Шрифт:
Я загорелся желанием к Сабрине, но в тот момент её мне было не заполучить и я это прекрасно осознавал. На момент нашего знакомства ей было только тридцать пять, мне же всего лишь восемнадцать, и я понимал, что, скорее всего, к моменту, когда у меня появится возможность ею завладеть, она немного постареет и, возможно, уже не будет меня интересовать как женщина на долговременные отношения, и тем не менее я определенно точно должен буду залезть к ней под юбку как минимум пару раз. Блин, а мой отец знает толк в тёлках: сначала моя мать, затем Сабрина. Интересно, появись у него третий шанс, кого бы он трахнул? Наверняка какую-нибудь инопланетянку с сиськами пятого размера и не менее внушительным мозгом, потому как Сабрину явно никто другой переплюнуть бы не смог так же легко, как она когда-то переплюнула мою мать.

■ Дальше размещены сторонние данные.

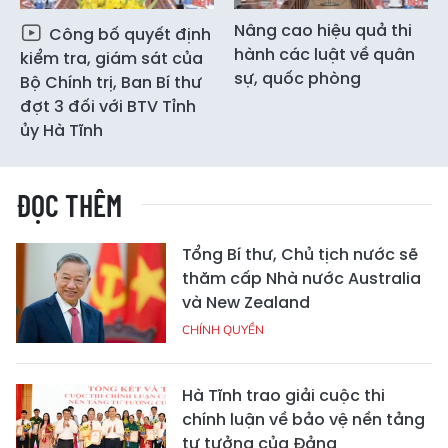
Nâng cao hiệu quả thi
Công bố quyết định
hành các luật về quân
kiểm tra, giám sát của
sự, quốc phòng
Bộ Chính trị, Ban Bí thư
đợt 3 đối với BTV Tỉnh
ủy Hà Tĩnh
ĐỌC THÊM
Tổng Bí thư, Chủ tịch nước sẽ
thăm cấp Nhà nước Australia
và New Zealand
CHÍNH QUYỀN
Hà Tĩnh trao giải cuộc thi
chính luận về bảo vệ nền tảng
tư tưởng của Đảng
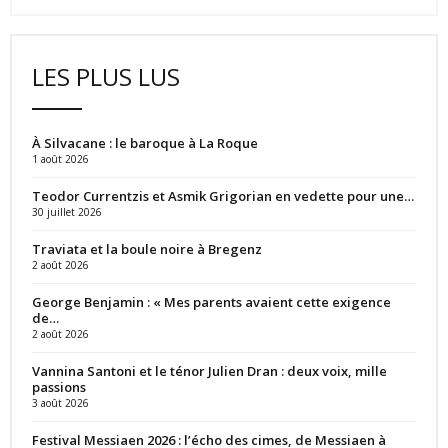
LES PLUS LUS
À Silvacane : le baroque à La Roque
1 août 2026
Teodor Currentzis et Asmik Grigorian en vedette pour une…
30 juillet 2026
Traviata et la boule noire à Bregenz
2 août 2026
George Benjamin : « Mes parents avaient cette exigence
de…
2 août 2026
Vannina Santoni et le ténor Julien Dran : deux voix, mille
passions
3 août 2026
Festival Messiaen 2026 : l’écho des cimes, de Messiaen à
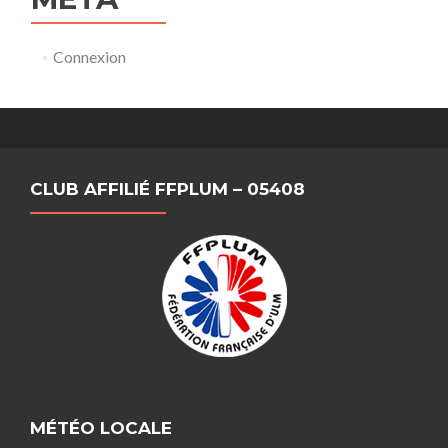
Connexion
CLUB AFFILIÉ FFPLUM – 05408
MÉTÉO LOCALE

Кроме Сабрины мой папаша обзавелся еще двумя важными “деталями”, и одна из них мне искренне понравилась. Зак оказался умным парнем, весь в свою мать, а вот Пэрис по-настоящему запала мне в душу. Двенадцатилетняя блондиночка с огромными глазами неожиданно сильно и неприкрыто искренне обрадовалась появившемуся на пороге её сказочного и нерушимого замка благополучия старшего братца, и слишком поспешно полюбила меня. В итоге я сам не заметил, как не просто привязался к ней, но тоже по-настоящему полюбил. Тем летом я осознал, что до сих пор никогда и никого не любил, даже не пытался, как вдруг ощутил “это” к реальному человеческому существу, бойко называющему меня Братом. Всю свою жизнь я думал, что у меня никогда не будет настоящей семьи, а здесь вдруг совершенно неожиданно у меня появилась самая настоящая, из плоти и крови, а не вымышленная, как мой невидимый детский друг, обожающая меня сестра. Сестра, которую можно научить высвистывать незамысловатые мелодии из самых страшных фильмов ужасов или безнадёжно несмешных комедий, которую можно защитить от недалёкого хулигана и соседского пса, которой необходимо обработать содранные из-за падения с велосипеда колени… Думаю, я начал её любить с момента, когда она, спустя неделю моего пребывания в этом доме, подарила мне виниловую пластинку, положившую начало моей личной коллекции подобных этой пластинок. Пэрис обожала эту пластинку, возвышала её над всеми её сёстрами, но с такой легкостью отдала её мне, что я в буквальном смысле был поражен этим поступком в самое сердце. Еще никто и никогда не дарил мне что-то, что для него имело бы высокую ценность, а эта девочка просто взяла и отдала, потому что она считала меня Её Настоящим Старшим Братом.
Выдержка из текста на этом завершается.